Much of the history of drug use in America is quite fascinating. From a Coke bottle back when Coca-Cola contained cocaine, to an asthma inhaler which was also powered by cocaine (!!), the artifacts underscore America's casual relationship with some very hard drugs.

While drugs often held amazing promise, even back in the day doctors had their limits. The museum cited Charles Bradley's 1937 experiment where he gave 'unruly' children amphetamines and counter intuitively, it calmed them down. It took another 25 years before anyone seriously considered his work, which ultimately led to the Ritalin that's used to treat kids today.
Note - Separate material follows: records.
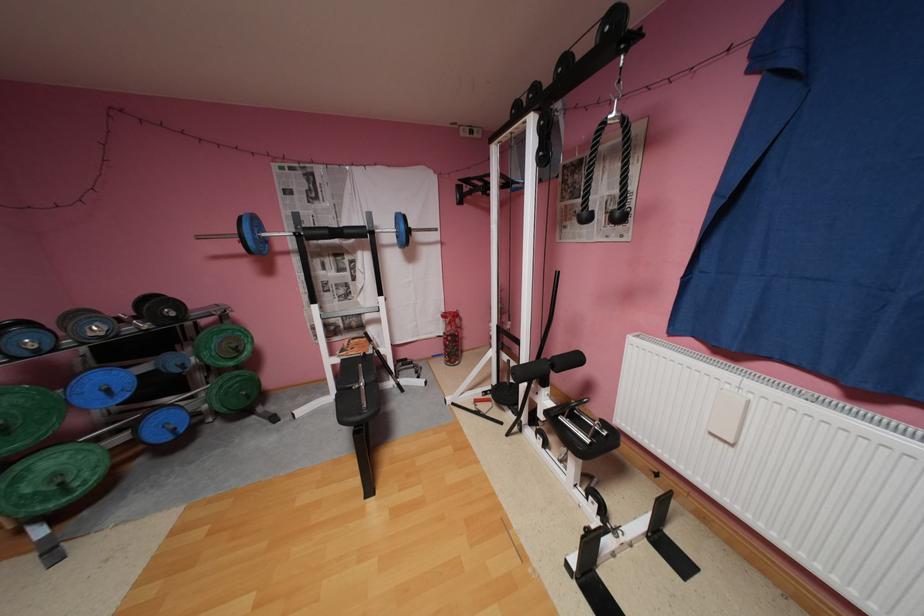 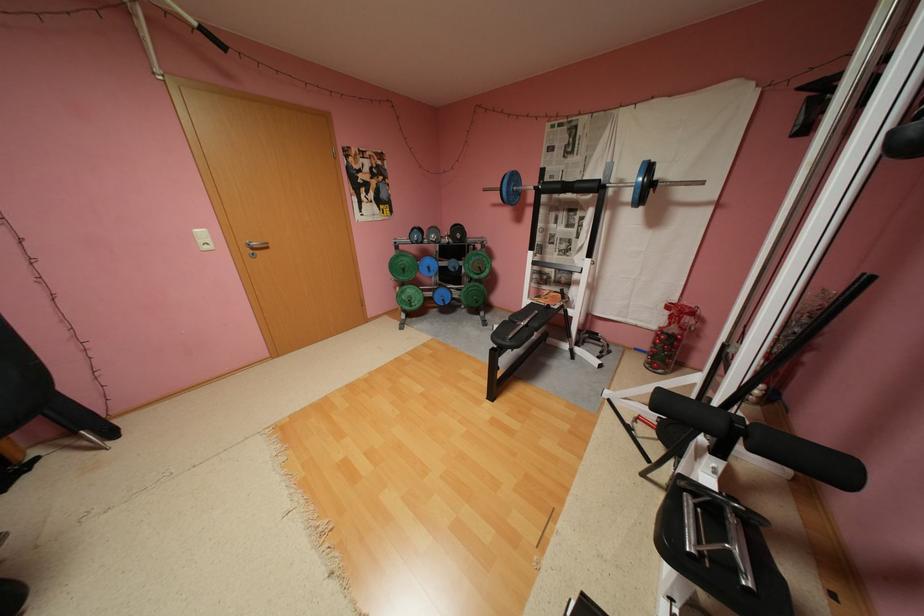 Locate, in the second image, the point that corresponds to pixel 263 238 in the first image.

(517, 191) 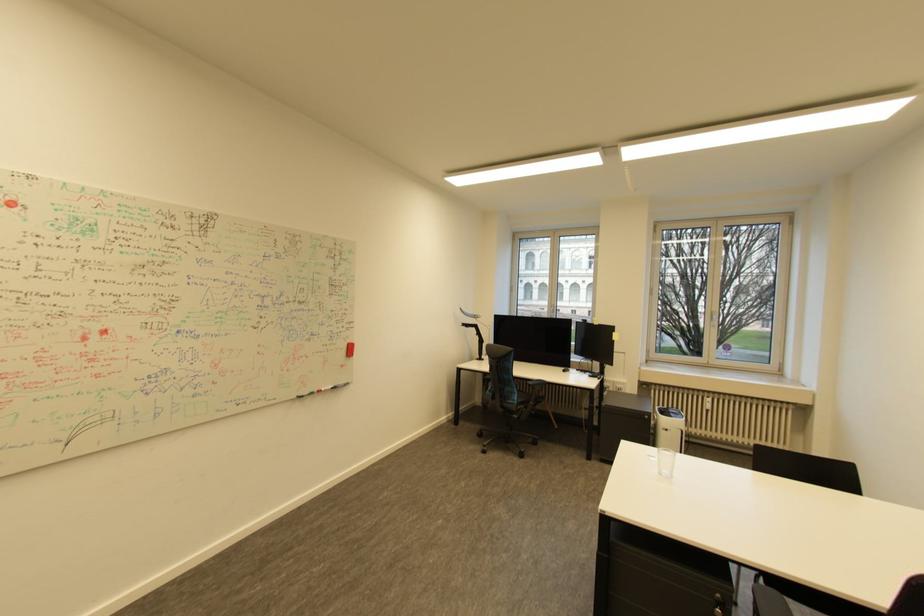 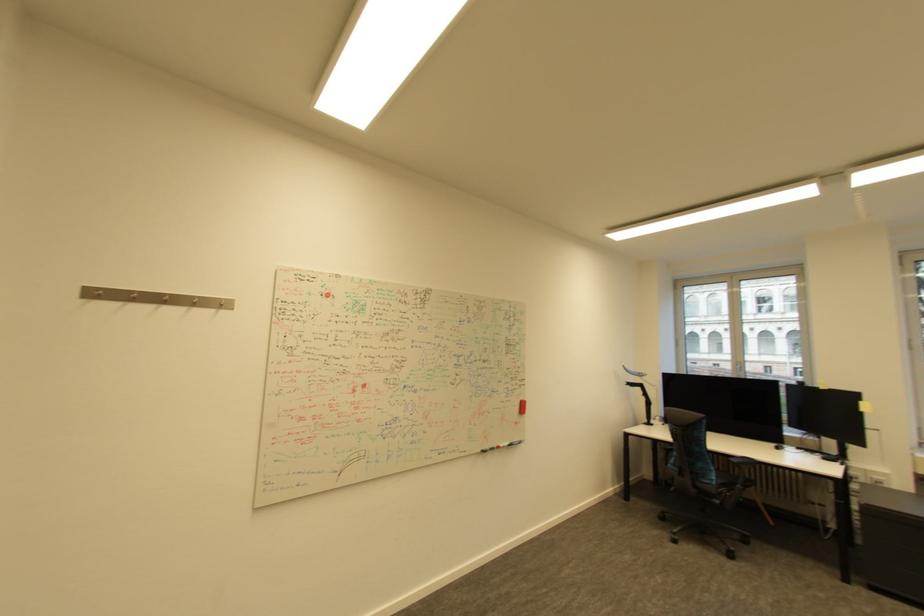 Question: The first image is from the beginning of the video and the second image is from the end. How did the camera likely rotate when shooting the video?

Choices:
 (A) Left
 (B) Right
 (C) Up
 (D) Down

Answer: (A) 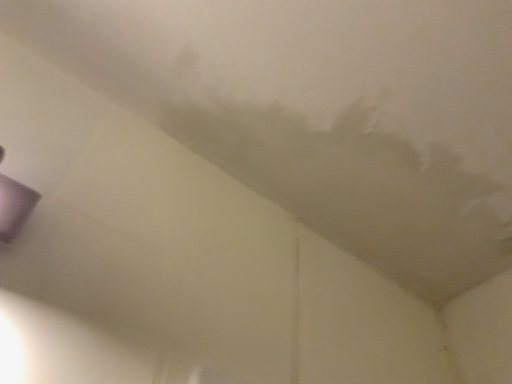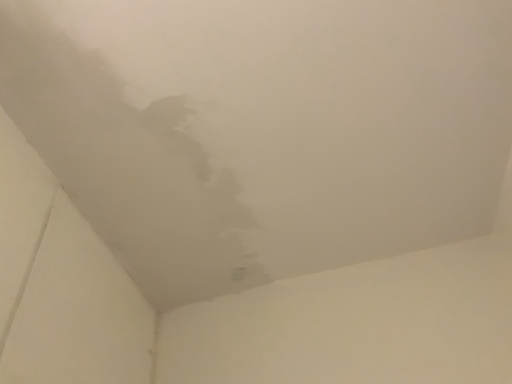 Question: Which way did the camera rotate in the video?

Choices:
 (A) rotated right
 (B) rotated left

Answer: (A)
The museum spotlights three major classes of drugs: opiates, synthetics and marijuana. It's this last drug which gives the museum a bit of a propaganda feel. Outside the walls of the museum, in Virginia, cannabis is now legal to own and use. In the museum, cannabis like LSD and heroin, is highlighted as a Schedule I drug. It's considered to have "a high potential for abuse, [and] no currently accepted medical use in treatment in the United States."

Ron noted that in contrast cocaine is a Schedule II drug. He asked the docent about this rating, especially in the context of the recent push for legalization. I piled on: what about alcohol and nicotine? Why don't they even make the list?

The museum staff member tried to explain that a Schedule I ranking isn't intended to imply it's more dangerous than Schedule II, just that it meets a particular standard set by the FDA. And my question about alcohol and nicotine may be fair to ask, but the short answer is, for historic and legal reasons the DEA doesn't get involved with alcohol and tobacco.

The museum, however, isn't purely a 1980's anti-drug commercial. They delve into topics such as how class and fear of minorities often drove drug policy. One classic example is the treatment of lower cost crack cocaine versus more expensive powdered cocaine. The response to these variants varied significantly and were directly related to the race and socioeconomic status of the population using the drug.

If you find yourself in the Pentagon City area, the DEA Museum is worth checking out. Expect to spend 30 minutes to an hour there, and know that it has kid friendly exhibits and activities. We certainly enjoyed ourselves and learned a thing or two!